Goal of the exercise
In the records below, find the line that contains "Les petits mouchoirs", then transcribe it and every later line exactly, stopping at the final line.

##### Records for the exercise #####

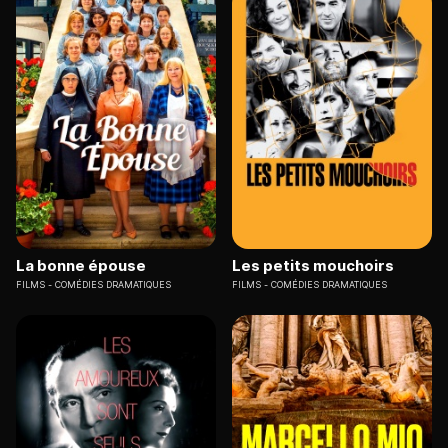
La bonne épouse
Les petits mouchoirs
FILMS
COMÉDIES DRAMATIQUES
FILMS
COMÉDIES DRAMATIQUES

#####

Solution to the problem
Les petits mouchoirs
FILMS
COMÉDIES DRAMATIQUES
FILMS
COMÉDIES DRAMATIQUES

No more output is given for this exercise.